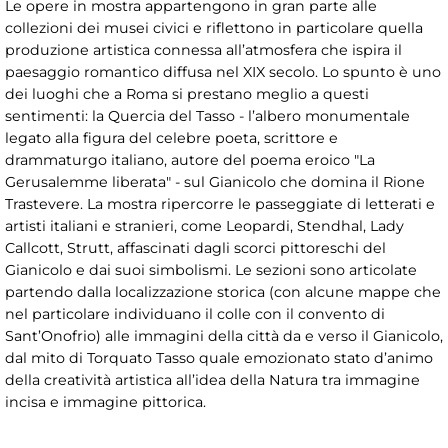
Le opere in mostra appartengono in gran parte alle
collezioni dei musei civici e riflettono in particolare quella
produzione artistica connessa all’atmosfera che ispira il
paesaggio romantico diffusa nel XIX secolo. Lo spunto è uno
dei luoghi che a Roma si prestano meglio a questi
sentimenti: la Quercia del Tasso - l’albero monumentale
legato alla figura del celebre poeta, scrittore e
drammaturgo italiano, autore del poema eroico "La
Gerusalemme liberata" - sul Gianicolo che domina il Rione
Trastevere. La mostra ripercorre le passeggiate di letterati e
artisti italiani e stranieri, come Leopardi, Stendhal, Lady
Callcott, Strutt, affascinati dagli scorci pittoreschi del
Gianicolo e dai suoi simbolismi. Le sezioni sono articolate
partendo dalla localizzazione storica (con alcune mappe che
nel particolare individuano il colle con il convento di
Sant’Onofrio) alle immagini della città da e verso il Gianicolo,
dal mito di Torquato Tasso quale emozionato stato d’animo
della creatività artistica all’idea della Natura tra immagine
incisa e immagine pittorica.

__TASK__
Leaving every picture out, write out exactly the lines from the beginning of the listing above to the line with "Sant’Onofrio) alle immagini", inclusive.

__ANSWER TO THE EXERCISE__
Le opere in mostra appartengono in gran parte alle
collezioni dei musei civici e riflettono in particolare quella
produzione artistica connessa all’atmosfera che ispira il
paesaggio romantico diffusa nel XIX secolo. Lo spunto è uno
dei luoghi che a Roma si prestano meglio a questi
sentimenti: la Quercia del Tasso - l’albero monumentale
legato alla figura del celebre poeta, scrittore e
drammaturgo italiano, autore del poema eroico "La
Gerusalemme liberata" - sul Gianicolo che domina il Rione
Trastevere. La mostra ripercorre le passeggiate di letterati e
artisti italiani e stranieri, come Leopardi, Stendhal, Lady
Callcott, Strutt, affascinati dagli scorci pittoreschi del
Gianicolo e dai suoi simbolismi. Le sezioni sono articolate
partendo dalla localizzazione storica (con alcune mappe che
nel particolare individuano il colle con il convento di
Sant’Onofrio) alle immagini della città da e verso il Gianicolo,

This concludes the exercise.